In a recent video I uploaded to YouTube, I talked about that domestic violence cannot be cured without support, it can be cured with support. However, supporting domestic violence is not easy. To say that domestic violence cannot be cured, so run away or break up is not support in my opinion.
*English subtitle is available in the video.
The causes of domestic violence are diverse and complex, including the values and psychological conditions of each of the couple, their relationship with each other, the environment surrounding the family, and the economic situation. The perpetrator who cannot stop the violence will justify their inability to stop it by shifting the blame to the victim, saying, “It’s your fault for making me angry” or “It’s because you don’t keep your promises.”

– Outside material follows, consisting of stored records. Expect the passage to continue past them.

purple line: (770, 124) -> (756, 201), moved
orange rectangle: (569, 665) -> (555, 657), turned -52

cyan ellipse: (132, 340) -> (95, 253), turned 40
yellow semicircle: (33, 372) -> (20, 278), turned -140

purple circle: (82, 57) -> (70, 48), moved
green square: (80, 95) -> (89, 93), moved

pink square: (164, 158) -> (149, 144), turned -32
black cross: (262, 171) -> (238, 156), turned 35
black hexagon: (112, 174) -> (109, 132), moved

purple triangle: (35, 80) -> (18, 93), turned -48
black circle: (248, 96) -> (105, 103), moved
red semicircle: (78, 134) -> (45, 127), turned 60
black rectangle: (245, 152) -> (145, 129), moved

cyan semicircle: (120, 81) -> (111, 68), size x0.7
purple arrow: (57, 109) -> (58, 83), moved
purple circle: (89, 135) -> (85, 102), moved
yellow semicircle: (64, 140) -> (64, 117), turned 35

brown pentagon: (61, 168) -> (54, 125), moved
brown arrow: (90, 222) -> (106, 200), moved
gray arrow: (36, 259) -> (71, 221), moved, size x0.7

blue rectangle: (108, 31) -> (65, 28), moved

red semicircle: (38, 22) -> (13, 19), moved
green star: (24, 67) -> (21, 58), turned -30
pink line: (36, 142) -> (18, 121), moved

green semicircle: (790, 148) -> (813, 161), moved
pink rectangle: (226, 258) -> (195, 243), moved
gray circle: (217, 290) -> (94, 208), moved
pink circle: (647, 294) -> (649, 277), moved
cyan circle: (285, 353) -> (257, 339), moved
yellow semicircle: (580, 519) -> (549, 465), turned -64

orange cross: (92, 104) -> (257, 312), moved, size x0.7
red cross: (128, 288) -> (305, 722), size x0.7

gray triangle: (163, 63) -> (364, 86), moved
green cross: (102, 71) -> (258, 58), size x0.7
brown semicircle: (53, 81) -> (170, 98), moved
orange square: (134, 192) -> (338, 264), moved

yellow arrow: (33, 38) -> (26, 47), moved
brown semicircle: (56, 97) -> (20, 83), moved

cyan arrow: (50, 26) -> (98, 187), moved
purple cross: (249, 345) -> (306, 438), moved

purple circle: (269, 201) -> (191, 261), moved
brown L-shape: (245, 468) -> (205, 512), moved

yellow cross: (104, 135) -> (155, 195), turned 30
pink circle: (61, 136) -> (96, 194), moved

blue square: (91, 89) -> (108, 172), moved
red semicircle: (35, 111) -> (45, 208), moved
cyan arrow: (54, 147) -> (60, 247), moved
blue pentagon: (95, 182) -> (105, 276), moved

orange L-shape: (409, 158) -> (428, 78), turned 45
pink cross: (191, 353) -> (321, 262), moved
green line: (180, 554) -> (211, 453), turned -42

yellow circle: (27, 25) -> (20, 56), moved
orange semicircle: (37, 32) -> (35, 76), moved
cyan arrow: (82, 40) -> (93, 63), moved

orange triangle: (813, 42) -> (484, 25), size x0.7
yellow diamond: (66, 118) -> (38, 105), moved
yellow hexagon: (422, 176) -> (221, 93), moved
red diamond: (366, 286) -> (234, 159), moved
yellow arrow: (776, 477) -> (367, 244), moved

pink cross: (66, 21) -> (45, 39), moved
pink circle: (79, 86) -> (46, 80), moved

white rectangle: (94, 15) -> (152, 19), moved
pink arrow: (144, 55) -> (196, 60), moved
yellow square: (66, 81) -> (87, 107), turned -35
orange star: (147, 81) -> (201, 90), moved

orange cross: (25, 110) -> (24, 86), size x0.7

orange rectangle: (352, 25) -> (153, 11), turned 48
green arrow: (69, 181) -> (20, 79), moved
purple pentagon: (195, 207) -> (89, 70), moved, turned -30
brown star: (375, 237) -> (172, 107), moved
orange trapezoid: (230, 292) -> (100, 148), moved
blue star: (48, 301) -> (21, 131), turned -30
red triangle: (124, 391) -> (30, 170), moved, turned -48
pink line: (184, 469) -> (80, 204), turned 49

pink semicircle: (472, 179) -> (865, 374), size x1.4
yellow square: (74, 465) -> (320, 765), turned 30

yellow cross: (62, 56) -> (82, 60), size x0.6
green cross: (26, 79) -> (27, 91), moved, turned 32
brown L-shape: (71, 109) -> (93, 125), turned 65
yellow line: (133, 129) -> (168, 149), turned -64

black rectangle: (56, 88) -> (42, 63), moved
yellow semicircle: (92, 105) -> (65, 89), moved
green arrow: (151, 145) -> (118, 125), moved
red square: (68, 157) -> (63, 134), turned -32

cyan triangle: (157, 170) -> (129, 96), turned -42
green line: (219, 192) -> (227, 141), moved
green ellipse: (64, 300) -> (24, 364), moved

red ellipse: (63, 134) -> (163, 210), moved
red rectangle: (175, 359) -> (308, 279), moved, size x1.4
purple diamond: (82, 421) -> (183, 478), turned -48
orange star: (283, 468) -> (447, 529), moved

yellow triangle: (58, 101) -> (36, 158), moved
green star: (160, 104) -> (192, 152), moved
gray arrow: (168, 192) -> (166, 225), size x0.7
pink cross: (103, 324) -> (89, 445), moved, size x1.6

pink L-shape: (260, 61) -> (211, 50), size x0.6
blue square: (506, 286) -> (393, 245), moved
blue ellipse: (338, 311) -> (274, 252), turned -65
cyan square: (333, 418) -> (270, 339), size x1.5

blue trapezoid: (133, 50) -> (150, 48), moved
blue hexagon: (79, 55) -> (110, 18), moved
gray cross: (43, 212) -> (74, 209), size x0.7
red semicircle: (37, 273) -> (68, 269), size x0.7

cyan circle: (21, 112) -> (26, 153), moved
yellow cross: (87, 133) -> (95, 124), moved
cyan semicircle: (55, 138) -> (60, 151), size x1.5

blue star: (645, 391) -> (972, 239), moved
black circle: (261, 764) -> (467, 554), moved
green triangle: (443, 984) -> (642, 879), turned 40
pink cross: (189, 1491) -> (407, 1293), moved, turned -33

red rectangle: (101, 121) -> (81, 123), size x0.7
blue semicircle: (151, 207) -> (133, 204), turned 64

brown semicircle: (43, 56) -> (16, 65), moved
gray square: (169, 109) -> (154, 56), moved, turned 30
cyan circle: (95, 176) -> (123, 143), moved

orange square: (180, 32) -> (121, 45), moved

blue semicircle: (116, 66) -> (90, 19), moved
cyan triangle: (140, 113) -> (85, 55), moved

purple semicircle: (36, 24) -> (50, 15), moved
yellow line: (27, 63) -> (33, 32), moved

In addition, the inability to stop the violence is not only a problem of the perpetrator, but may also be a problem of the victim’s response. Often, the perpetrator will suppress their anger in order to stop the violence, and prevent it by being patient. When this happens, the victim begins to vent their pent up anger and resentment on the perpetrator who is no longer violent.
When this happens, the victim begins to vent their pent up anger and resentment on the perpetrator who is no longer violent. This is the so-called reversal phenomenon. At this time, the perpetrator, who had suppressed his anger, explodes his pent up anger in order to recover his pride that was hurt by the victim. This situation is similar to the so-called Lenore Walker’ s cycle of abuse.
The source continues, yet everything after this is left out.